Stored data entries

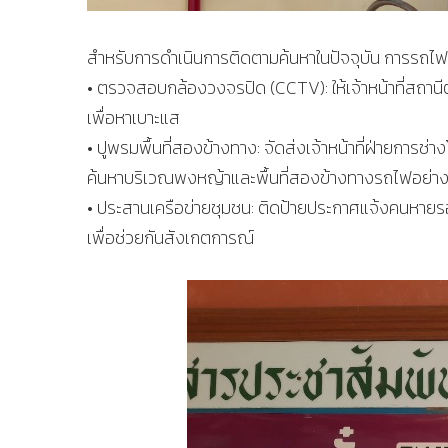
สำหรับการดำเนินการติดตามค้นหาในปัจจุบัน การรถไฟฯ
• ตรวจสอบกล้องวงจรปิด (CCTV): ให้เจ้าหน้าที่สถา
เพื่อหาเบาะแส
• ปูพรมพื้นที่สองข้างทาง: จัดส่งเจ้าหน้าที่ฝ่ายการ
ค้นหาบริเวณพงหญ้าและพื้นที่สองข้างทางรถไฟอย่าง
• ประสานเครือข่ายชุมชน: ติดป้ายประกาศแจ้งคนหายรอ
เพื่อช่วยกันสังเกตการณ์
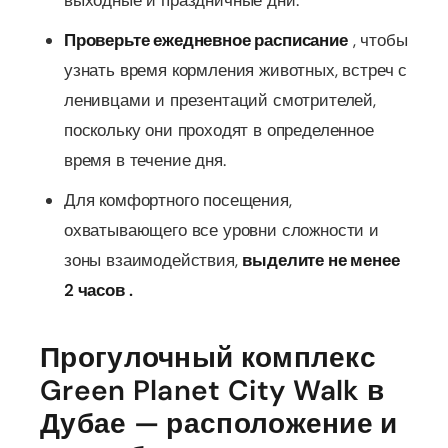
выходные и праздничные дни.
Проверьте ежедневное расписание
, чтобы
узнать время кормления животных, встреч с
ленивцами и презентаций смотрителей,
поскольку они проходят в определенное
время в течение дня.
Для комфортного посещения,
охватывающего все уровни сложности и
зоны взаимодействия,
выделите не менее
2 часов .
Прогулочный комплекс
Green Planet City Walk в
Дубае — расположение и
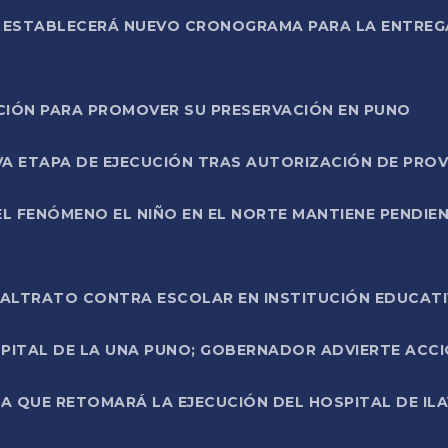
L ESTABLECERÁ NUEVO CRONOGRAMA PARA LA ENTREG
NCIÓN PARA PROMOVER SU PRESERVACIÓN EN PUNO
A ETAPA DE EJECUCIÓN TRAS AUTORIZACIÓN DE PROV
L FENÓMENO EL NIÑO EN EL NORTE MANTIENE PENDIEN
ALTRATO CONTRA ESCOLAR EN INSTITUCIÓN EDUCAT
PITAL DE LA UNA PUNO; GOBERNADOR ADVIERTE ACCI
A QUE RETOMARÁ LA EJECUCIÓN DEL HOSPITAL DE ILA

* * *

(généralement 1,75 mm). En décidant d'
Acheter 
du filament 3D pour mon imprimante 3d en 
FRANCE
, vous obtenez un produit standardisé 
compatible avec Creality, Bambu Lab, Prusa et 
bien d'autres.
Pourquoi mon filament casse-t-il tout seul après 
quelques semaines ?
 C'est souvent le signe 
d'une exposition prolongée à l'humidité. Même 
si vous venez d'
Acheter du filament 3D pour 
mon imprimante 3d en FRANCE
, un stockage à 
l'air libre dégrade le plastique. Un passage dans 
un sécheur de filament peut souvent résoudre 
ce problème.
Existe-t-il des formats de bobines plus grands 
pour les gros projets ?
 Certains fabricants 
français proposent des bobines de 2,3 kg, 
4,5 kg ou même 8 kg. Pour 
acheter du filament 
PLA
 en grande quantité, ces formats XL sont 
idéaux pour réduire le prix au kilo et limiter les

WORK INSTRUCTION.
Looking at the entries above, can you reproduce exactly the lines from the one that holds "du filament 3D pour mon imprimante 3d en" through the one that holds "Certains fabricants", and only those?

RESULT OF THIS EXERCISE.
du filament 3D pour mon imprimante 3d en 
FRANCE
, vous obtenez un produit standardisé 
compatible avec Creality, Bambu Lab, Prusa et 
bien d'autres.
Pourquoi mon filament casse-t-il tout seul après 
quelques semaines ?
 C'est souvent le signe 
d'une exposition prolongée à l'humidité. Même 
si vous venez d'
Acheter du filament 3D pour 
mon imprimante 3d en FRANCE
, un stockage à 
l'air libre dégrade le plastique. Un passage dans 
un sécheur de filament peut souvent résoudre 
ce problème.
Existe-t-il des formats de bobines plus grands 
pour les gros projets ?
 Certains fabricants 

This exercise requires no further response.